▸ Data extracts
------------------------------------

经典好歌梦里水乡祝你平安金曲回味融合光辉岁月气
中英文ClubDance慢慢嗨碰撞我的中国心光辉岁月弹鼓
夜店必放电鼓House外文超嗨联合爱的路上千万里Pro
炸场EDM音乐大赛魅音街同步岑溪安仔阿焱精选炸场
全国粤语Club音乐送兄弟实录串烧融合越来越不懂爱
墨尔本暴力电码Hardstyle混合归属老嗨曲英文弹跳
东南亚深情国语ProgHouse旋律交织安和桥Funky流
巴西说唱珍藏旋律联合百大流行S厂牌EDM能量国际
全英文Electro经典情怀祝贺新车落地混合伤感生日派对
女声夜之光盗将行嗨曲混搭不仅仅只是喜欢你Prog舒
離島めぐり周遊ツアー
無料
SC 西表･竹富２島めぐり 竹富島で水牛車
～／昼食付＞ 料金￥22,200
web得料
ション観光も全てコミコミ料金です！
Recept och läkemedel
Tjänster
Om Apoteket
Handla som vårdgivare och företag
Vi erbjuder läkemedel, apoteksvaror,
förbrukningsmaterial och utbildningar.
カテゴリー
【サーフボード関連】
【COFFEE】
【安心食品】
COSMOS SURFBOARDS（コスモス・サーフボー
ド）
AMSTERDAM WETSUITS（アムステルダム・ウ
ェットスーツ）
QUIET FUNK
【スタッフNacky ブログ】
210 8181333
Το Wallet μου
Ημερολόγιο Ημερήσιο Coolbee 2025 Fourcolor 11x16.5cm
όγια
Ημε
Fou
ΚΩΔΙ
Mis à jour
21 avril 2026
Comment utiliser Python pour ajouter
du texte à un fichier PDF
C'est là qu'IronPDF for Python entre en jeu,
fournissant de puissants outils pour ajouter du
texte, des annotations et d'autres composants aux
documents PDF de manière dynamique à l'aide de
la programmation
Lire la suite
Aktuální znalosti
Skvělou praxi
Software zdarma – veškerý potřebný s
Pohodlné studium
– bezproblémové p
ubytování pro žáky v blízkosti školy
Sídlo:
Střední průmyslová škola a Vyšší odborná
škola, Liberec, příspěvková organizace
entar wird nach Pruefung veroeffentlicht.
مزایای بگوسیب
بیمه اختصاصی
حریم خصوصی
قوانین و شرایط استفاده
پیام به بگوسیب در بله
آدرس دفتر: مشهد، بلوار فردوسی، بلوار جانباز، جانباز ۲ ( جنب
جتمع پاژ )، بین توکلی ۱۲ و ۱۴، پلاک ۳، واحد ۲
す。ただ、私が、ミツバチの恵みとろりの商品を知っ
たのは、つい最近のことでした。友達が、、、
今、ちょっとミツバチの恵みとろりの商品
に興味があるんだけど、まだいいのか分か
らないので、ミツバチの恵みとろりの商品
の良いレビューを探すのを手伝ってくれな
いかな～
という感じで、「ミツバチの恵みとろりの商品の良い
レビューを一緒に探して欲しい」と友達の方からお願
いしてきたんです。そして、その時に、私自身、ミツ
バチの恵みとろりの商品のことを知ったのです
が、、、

------------------------------------

Every line of the data should be copied exactly.

经典好歌梦里水乡祝你平安金曲回味融合光辉岁月气
中英文ClubDance慢慢嗨碰撞我的中国心光辉岁月弹鼓
夜店必放电鼓House外文超嗨联合爱的路上千万里Pro
炸场EDM音乐大赛魅音街同步岑溪安仔阿焱精选炸场
全国粤语Club音乐送兄弟实录串烧融合越来越不懂爱
墨尔本暴力电码Hardstyle混合归属老嗨曲英文弹跳
东南亚深情国语ProgHouse旋律交织安和桥Funky流
巴西说唱珍藏旋律联合百大流行S厂牌EDM能量国际
全英文Electro经典情怀祝贺新车落地混合伤感生日派对
女声夜之光盗将行嗨曲混搭不仅仅只是喜欢你Prog舒
離島めぐり周遊ツアー
無料
SC 西表･竹富２島めぐり 竹富島で水牛車
～／昼食付＞ 料金￥22,200
web得料
ション観光も全てコミコミ料金です！
Recept och läkemedel
Tjänster
Om Apoteket
Handla som vårdgivare och företag
Vi erbjuder läkemedel, apoteksvaror,
förbrukningsmaterial och utbildningar.
カテゴリー
【サーフボード関連】
【COFFEE】
【安心食品】
COSMOS SURFBOARDS（コスモス・サーフボー
ド）
AMSTERDAM WETSUITS（アムステルダム・ウ
ェットスーツ）
QUIET FUNK
【スタッフNacky ブログ】
210 8181333
Το Wallet μου
Ημερολόγιο Ημερήσιο Coolbee 2025 Fourcolor 11x16.5cm
όγια
Ημε
Fou
ΚΩΔΙ
Mis à jour
21 avril 2026
Comment utiliser Python pour ajouter
du texte à un fichier PDF
C'est là qu'IronPDF for Python entre en jeu,
fournissant de puissants outils pour ajouter du
texte, des annotations et d'autres composants aux
documents PDF de manière dynamique à l'aide de
la programmation
Lire la suite
Aktuální znalosti
Skvělou praxi
Software zdarma – veškerý potřebný s
Pohodlné studium
– bezproblémové p
ubytování pro žáky v blízkosti školy
Sídlo:
Střední průmyslová škola a Vyšší odborná
škola, Liberec, příspěvková organizace
entar wird nach Pruefung veroeffentlicht.
مزایای بگوسیب
بیمه اختصاصی
حریم خصوصی
قوانین و شرایط استفاده
پیام به بگوسیب در بله
آدرس دفتر: مشهد، بلوار فردوسی، بلوار جانباز، جانباز ۲ ( جنب
جتمع پاژ )، بین توکلی ۱۲ و ۱۴، پلاک ۳، واحد ۲
す。ただ、私が、ミツバチの恵みとろりの商品を知っ
たのは、つい最近のことでした。友達が、、、
今、ちょっとミツバチの恵みとろりの商品
に興味があるんだけど、まだいいのか分か
らないので、ミツバチの恵みとろりの商品
の良いレビューを探すのを手伝ってくれな
いかな～
という感じで、「ミツバチの恵みとろりの商品の良い
レビューを一緒に探して欲しい」と友達の方からお願
いしてきたんです。そして、その時に、私自身、ミツ
バチの恵みとろりの商品のことを知ったのです
が、、、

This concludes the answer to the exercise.